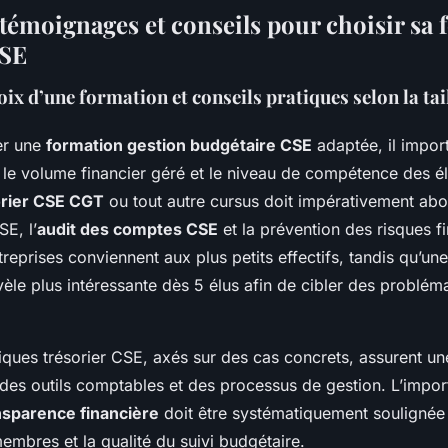
 témoignages et conseils pour choisir sa
CSE
oix d’une formation et conseils pratiques selon la tai
er une
formation gestion budgétaire CSE
adaptée, il import
, le volume financier géré et le niveau de compétence des é
orier CSE CGT
ou tout autre cursus doit impérativement abo
E, l’
audit des comptes CSE
et la prévention des risques f
treprises conviennent aux plus petits effectifs, tandis qu’une 
vèle plus intéressante dès 5 élus afin de cibler des problém
tiques trésorier CSE, axés sur des cas concrets, assurent un
es outils comptables et des processus de gestion. L’impo
nsparence financière
doit être systématiquement soulignée 
mbres et la qualité du suivi budgétaire.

Task goal ::
Only the text of the listing should be returned, exactly and in full; no image goes into the copy.

Response ::
 témoignages et conseils pour choisir sa
CSE
oix d’une formation et conseils pratiques selon la tai
er une
formation gestion budgétaire CSE
adaptée, il import
, le volume financier géré et le niveau de compétence des é
orier CSE CGT
ou tout autre cursus doit impérativement abo
E, l’
audit des comptes CSE
et la prévention des risques f
treprises conviennent aux plus petits effectifs, tandis qu’une 
vèle plus intéressante dès 5 élus afin de cibler des problém
tiques trésorier CSE, axés sur des cas concrets, assurent un
es outils comptables et des processus de gestion. L’impo
nsparence financière
doit être systématiquement soulignée 
mbres et la qualité du suivi budgétaire.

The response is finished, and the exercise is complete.